→ DATA FOR THIS EXERCISE:
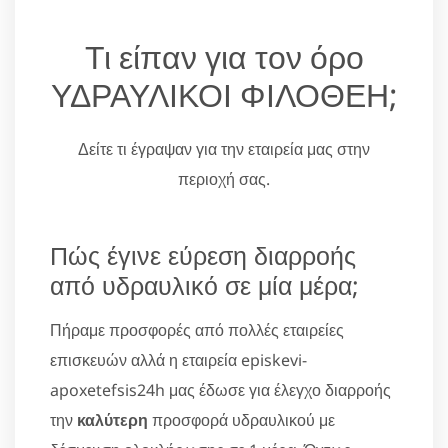
Τι είπαν για τον όρο
ΥΔΡΑΥΛΙΚΟΙ ΦΙΛΟΘΕΗ;
Δείτε τι έγραψαν για την εταιρεία μας στην
περιοχή σας.
Πώς έγινε εύρεση διαρροής
από υδραυλικό σε μία μέρα;
Πήραμε προσφορές από πολλές εταιρείες
επισκευών αλλά η εταιρεία episkevi-
apoxetefsis24h μας έδωσε για έλεγχο διαρροής
την
καλύτερη
προσφορά υδραυλικού με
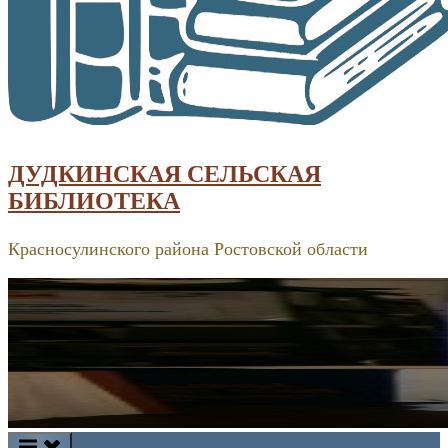
ДУДКИНСКАЯ СЕЛЬСКАЯ
БИБЛИОТЕКА
Красносулинского района Ростовской области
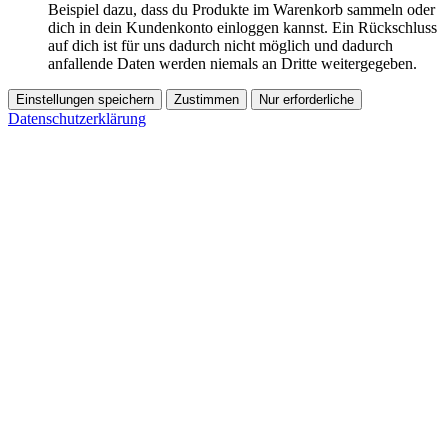
Beispiel dazu, dass du Produkte im Warenkorb sammeln oder
dich in dein Kundenkonto einloggen kannst. Ein Rückschluss
auf dich ist für uns dadurch nicht möglich und dadurch
anfallende Daten werden niemals an Dritte weitergegeben.
Einstellungen speichern
Zustimmen
Nur erforderliche
Datenschutzerklärung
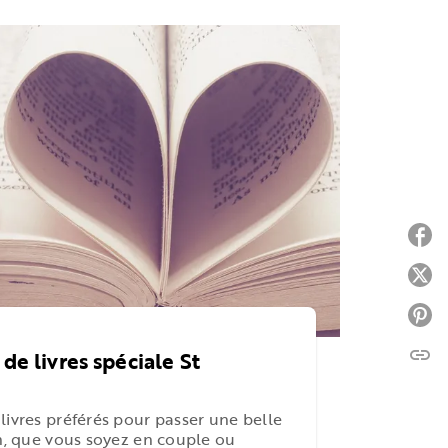
P
P
P
link
C
de livres spéciale St
livres préférés pour passer une belle
in, que vous soyez en couple ou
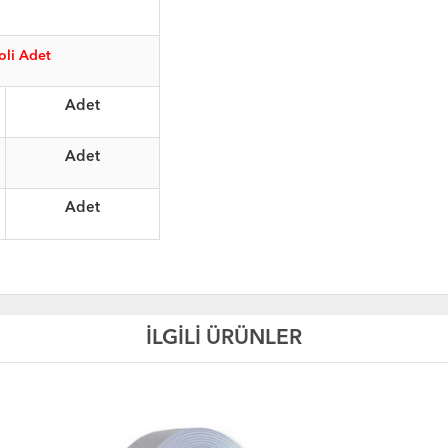
oli Adet
Adet
Adet
Adet
İLGİLİ ÜRÜNLER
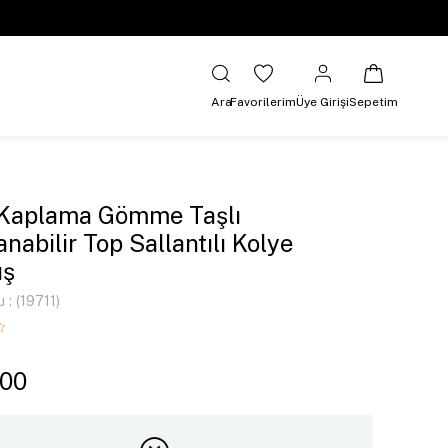
Ara
Favorilerim
Üye Girişi
Sepetim
 Kaplama Gömme Taşlı
anabilir Top Sallantılı Kolye
ş
u
(19711)
,00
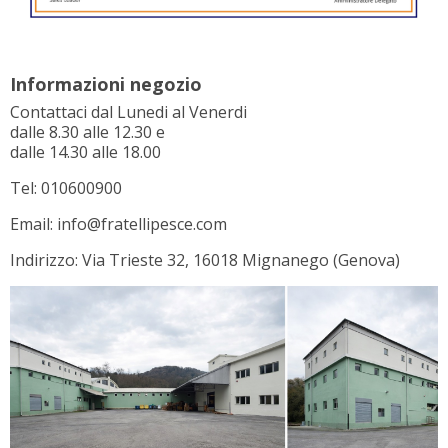
Informazioni negozio
Contattaci dal Lunedi al Venerdi
dalle 8.30 alle 12.30 e
dalle 14.30 alle 18.00
Tel: 010600900
Email: info@fratellipesce.com
Indirizzo: Via Trieste 32, 16018 Mignanego (Genova)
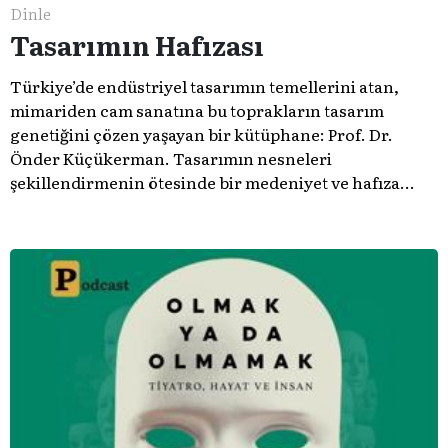
Dinle
Tasarımın Hafızası
Türkiye’de endüstriyel tasarımın temellerini atan,
mimariden cam sanatına bu toprakların tasarım
genetiğini çözen yaşayan bir kütüphane: Prof. Dr.
Önder Küçükerman. ​Tasarımın nesneleri
şekillendirmenin ötesinde bir medeniyet ve hafıza
meselesi olduğunu gösteren bu arşive hoş geldiniz.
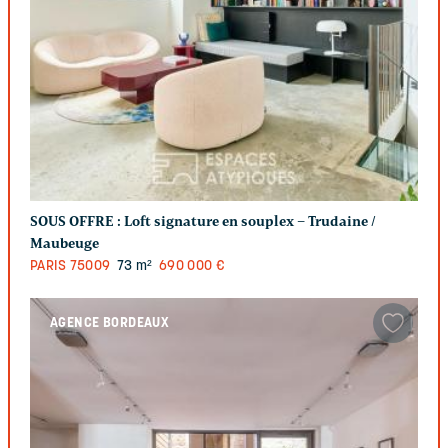
SOUS OFFRE :
Loft signature en souplex – Trudaine /
Maubeuge
PARIS
75009
73 m²
690 000 €
AGENCE BORDEAUX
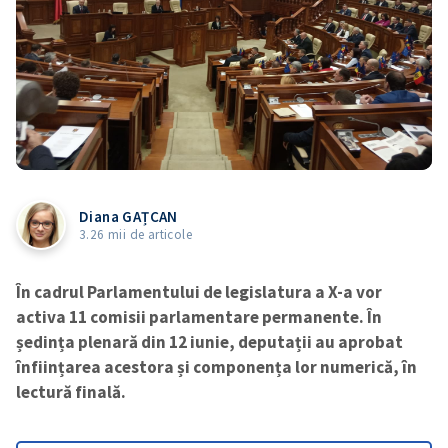
Diana GAȚCAN
3.26 mii de articole
În cadrul Parlamentului de legislatura a X-a vor
activa 11 comisii parlamentare permanente. În
ședința plenară din 12 iunie, deputații au aprobat
înființarea acestora și componența lor numerică, în
lectură finală.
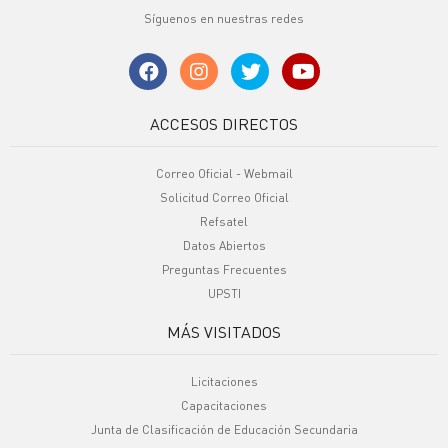
Síguenos en nuestras redes
ACCESOS DIRECTOS
Correo Oficial - Webmail
Solicitud Correo Oficial
Refsatel
Datos Abiertos
Preguntas Frecuentes
UPSTI
MÁS VISITADOS
Licitaciones
Capacitaciones
Junta de Clasificación de Educación Secundaria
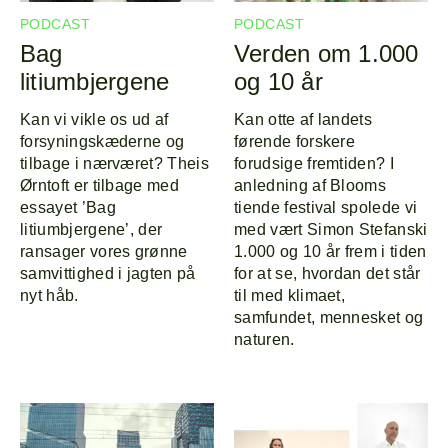
Program
Om
PODCAST
PODCAST
Bag
Verden om 1.000
Line-up
litiumbjergene
og 10 år
Kan vi vikle os ud af
Kan otte af landets
forsyningskæderne og
førende forskere
tilbage i nærværet? Theis
forudsige fremtiden? I
Ørntoft er tilbage med
anledning af Blooms
essayet ’Bag
tiende festival spolede vi
litiumbjergene’, der
med vært Simon Stefanski
ransager vores grønne
1.000 og 10 år frem i tiden
samvittighed i jagten på
for at se, hvordan det står
nyt håb.
til med klimaet,
samfundet, mennesket og
naturen.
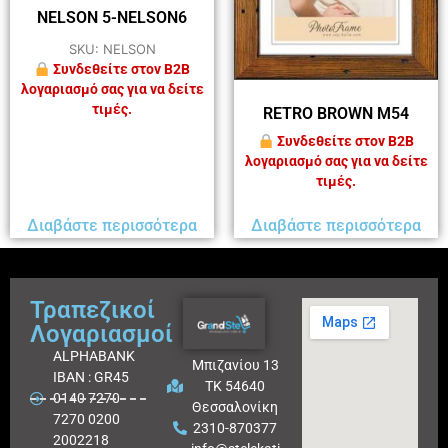
NELSON 5-NELSON6
SKU: NELSON
Συνδεθείτε στον B2B
λογαριασμό σας για να δείτε
τιμές.
RETRO BROWN M54
Συνδεθείτε στον B2B
λογαριασμό σας για να δείτε
τιμές.
Διαβάστε περισσότερα
Διαβάστε περισσότερα
Τραπεζικοί
Λογαριασμοί
ALPHABANK
Μπιζανίου 13
IBAN : GR45
ΤΚ 54640
0140 7270
Θεσσαλονίκη
7270 0200
2310-870377
2002218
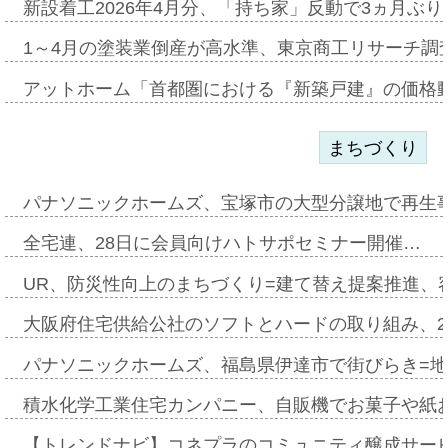
新設着工2026年4月分、「持ち家」反動で3ヵ月ぶ
1～4月の塗装業倒産が高水準、東京商工リサーチ調
アットホーム「首都圏における『新築戸建』の価格
まちづくり
パナソニックホームズ、宝塚市の大型分譲地で再生
全宅連、28日に会員向けハトサポセミナー開催…
UR、防災性向上のまちづくり=建て替え提案推進、
大阪府住宅供給公社のソフトとハードの取り組み、2
パナソニックホームズ、福島県伊達市で街びらき=
積水化学工業住宅カンパニー、自販機でお菓子や紙
【トレンドナビ】コネプラのコミュニティ醸成サー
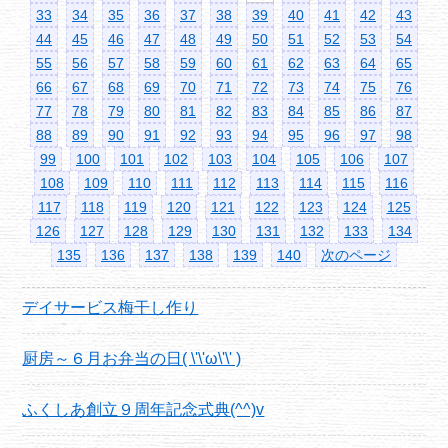
33
34
35
36
37
38
39
40
41
42
43
44
45
46
47
48
49
50
51
52
53
54
55
56
57
58
59
60
61
62
63
64
65
66
67
68
69
70
71
72
73
74
75
76
77
78
79
80
81
82
83
84
85
86
87
88
89
90
91
92
93
94
95
96
97
98
99
100
101
102
103
104
105
106
107
108
109
110
111
112
113
114
115
116
117
118
119
120
121
122
123
124
125
126
127
128
129
130
131
132
133
134
135
136
137
138
139
140
次のページ
デイサービス梅干し作り
厨房～６月お弁当の日( \'\'ω\'\' )
ふくしあ創立９周年記念式典(^^)v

→ WORK TO COMPLETE:
In the entries above, which lines hold the word "パナソニックホームズ"? Copy them out.

→ OUTPUT FOR THIS TASK:
パナソニックホームズ、宝塚市の大型分譲地で再生
パナソニックホームズ、福島県伊達市で街びらき=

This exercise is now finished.